- Data to process
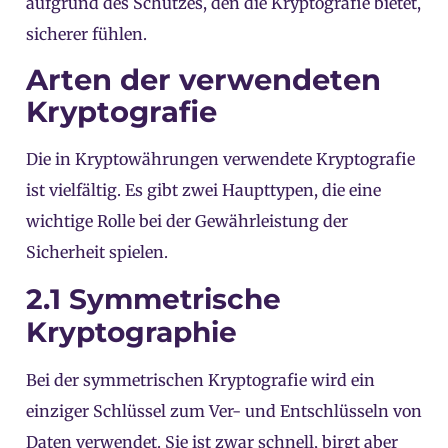
aufgrund des Schutzes, den die Kryptografie bietet,
sicherer fühlen.
Arten der verwendeten
Kryptografie
Die in Kryptowährungen verwendete Kryptografie
ist vielfältig. Es gibt zwei Haupttypen, die eine
wichtige Rolle bei der Gewährleistung der
Sicherheit spielen.
2.1 Symmetrische
Kryptographie
Bei der symmetrischen Kryptografie wird ein
einziger Schlüssel zum Ver- und Entschlüsseln von
Daten verwendet. Sie ist zwar schnell, birgt aber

- What the task requires
Could the material above be given again exactly, pictures excluded?

- Exercise output
aufgrund des Schutzes, den die Kryptografie bietet,
sicherer fühlen.
Arten der verwendeten
Kryptografie
Die in Kryptowährungen verwendete Kryptografie
ist vielfältig. Es gibt zwei Haupttypen, die eine
wichtige Rolle bei der Gewährleistung der
Sicherheit spielen.
2.1 Symmetrische
Kryptographie
Bei der symmetrischen Kryptografie wird ein
einziger Schlüssel zum Ver- und Entschlüsseln von
Daten verwendet. Sie ist zwar schnell, birgt aber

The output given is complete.